Yeni Asya Gazetesi'ne mektup gönderen bir anne yaşadıklarını anlattı..
İşte binlerce kişinin yaşadığı zulümden sadece birini anlatan mektup..
Ben 25 yaşında hemşireyim. Suçsuz yere hem ben hem eşim görevimizden ihraç edildik. Eşim 23 Temmuz 2016 tarihinde tutuklandı. Ben üç aylık hamileydim. Şu an bebeğim altı buçuk aylık. Doğumu yalnız yaptım. Eşim yoktu yanımda. Hemen o ağrılar içinde görüşe gittim bebeğimiz ile babası görsün diye. Yalnız bırakmamaya çalıştım, ama evi toplayıp gitmiştik (...)’ya, başka arkadaşlarda kalarak görüşlere gittim. “Babalık nasıl bilemiyorum” diyor, eşim. “Bebeğimiz beni tanır mı?” diyor. Bunların nasıl telâfisi olur, ilk heyecanlarımız heveslerimiz kaldı hep. Evimizden işimizden olduk. Eşimin meslektaşları tarafından evde yapılan arama ardından beni de göz altına aldılar. Hamileyken göz altında tutuldum.
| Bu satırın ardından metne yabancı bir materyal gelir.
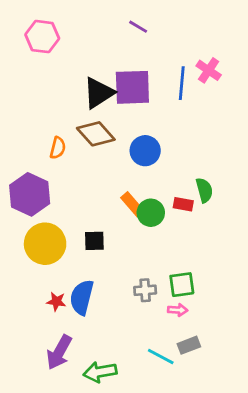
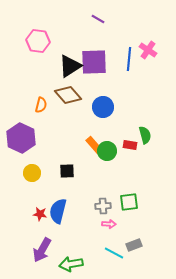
pink hexagon: (42, 37) -> (38, 41), moved
yellow circle: (45, 244) -> (32, 173), size x0.6
pink arrow: (178, 310) -> (109, 224), moved

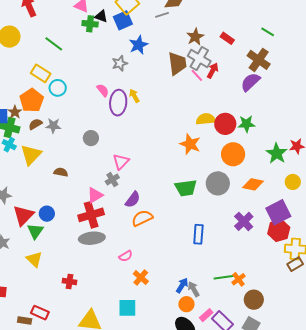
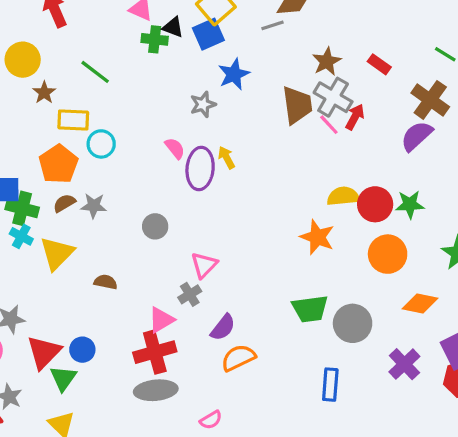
yellow rectangle: (41, 73) -> (73, 120), turned -30
brown star: (15, 112) -> (44, 93), moved
gray circle: (218, 183) -> (353, 323), moved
Hamile halimle, kaçma ihtimalim yokken kelepçeli adliyeye götürüldüm. Saatlerce elimde kelepçe mahkemeyi bekledik. Adlî kontrol şartı ile serbest bırakıldım. Suçsuz yere bunları yaşadığım için dâvâ açtım, takipsizlik kararı verilmiş. Birçok kuruma, mahkemeye dâvâ açtım, ama hiçbir sonuç alamadım. Benim iddianamemde eşimin tutuklu olması, yurt dışına geziye gitmiştik balayına İtalya’ya onu yazmışlar büyük harflerle hepsi. Evde Mesnevî çıkmıştı. . Hiç aklımın ucundan geçmeyen şeyler benim için suç oldu. Sesimizi kimseye duyuramıyoruz. Yazımı yayınlarsanız sevinirim.